| WHAT IS EXPECTED |
Number of lines with "ASUS" in the data: give that figure by itself.

| Data items |
↓↓↓

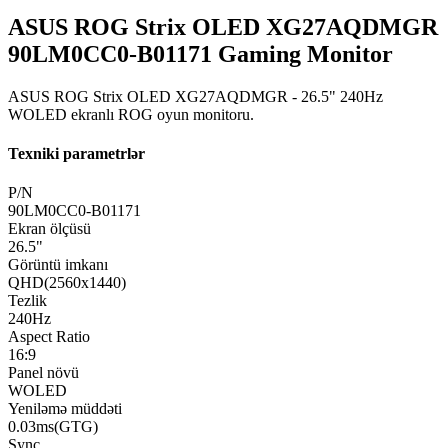
ASUS ROG Strix OLED XG27AQDMGR
90LM0CC0-B01171 Gaming Monitor
ASUS ROG Strix OLED XG27AQDMGR - 26.5" 240Hz
WOLED ekranlı ROG oyun monitoru.
Texniki parametrlər
P/N
90LM0CC0-B01171
Ekran ölçüsü
26.5"
Görüntü imkanı
QHD(2560x1440)
Tezlik
240Hz
Aspect Ratio
16:9
Panel növü
WOLED
Yeniləmə müddəti
0.03ms(GTG)
Sync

↑↑↑

| REPLY TO THE EXERCISE |
2